### Material provided
- - -

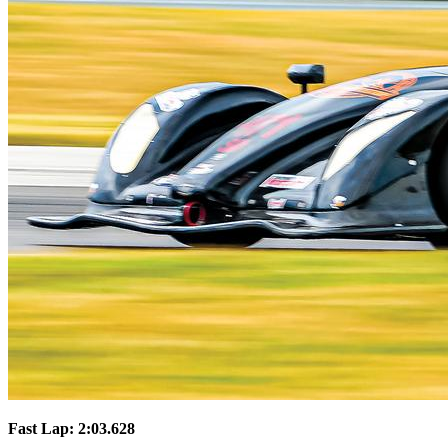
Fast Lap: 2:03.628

- - -

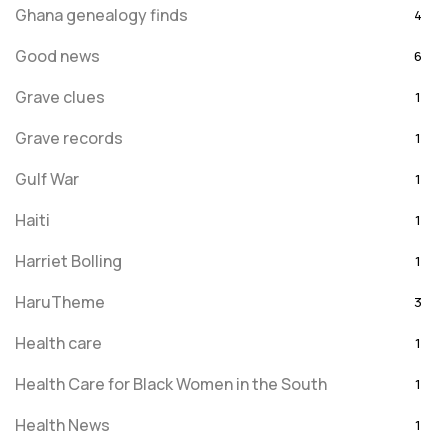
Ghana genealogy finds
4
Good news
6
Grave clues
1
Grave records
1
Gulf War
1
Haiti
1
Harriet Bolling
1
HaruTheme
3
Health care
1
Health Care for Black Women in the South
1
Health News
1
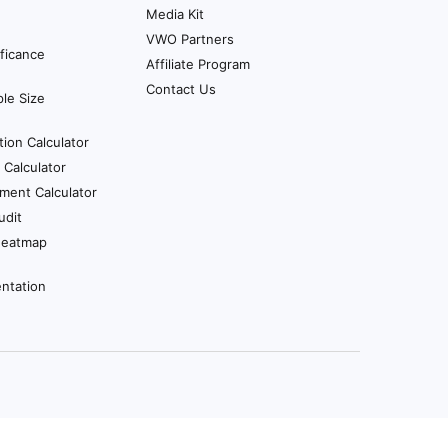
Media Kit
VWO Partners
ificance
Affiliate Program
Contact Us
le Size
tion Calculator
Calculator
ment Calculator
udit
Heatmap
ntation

- - -

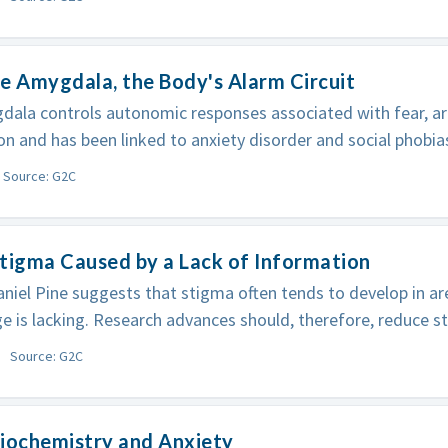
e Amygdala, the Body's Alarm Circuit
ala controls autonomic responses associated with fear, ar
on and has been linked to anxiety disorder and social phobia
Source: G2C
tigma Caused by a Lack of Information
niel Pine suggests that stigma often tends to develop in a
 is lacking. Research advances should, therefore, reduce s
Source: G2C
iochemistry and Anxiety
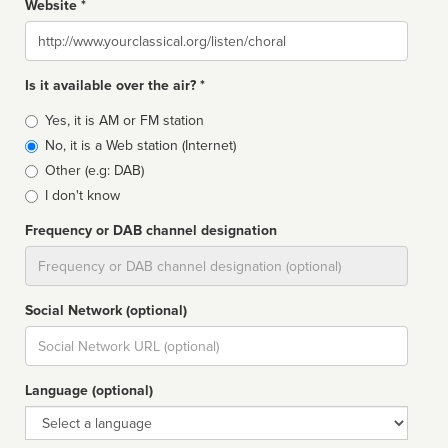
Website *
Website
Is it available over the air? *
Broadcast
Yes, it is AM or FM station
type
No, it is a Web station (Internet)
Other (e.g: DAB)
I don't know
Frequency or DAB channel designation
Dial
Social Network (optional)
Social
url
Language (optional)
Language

- - -

### Task requirements
Report every line in the data above in which the word "station" appears.

### Task answer
Yes, it is AM or FM station
No, it is a Web station (Internet)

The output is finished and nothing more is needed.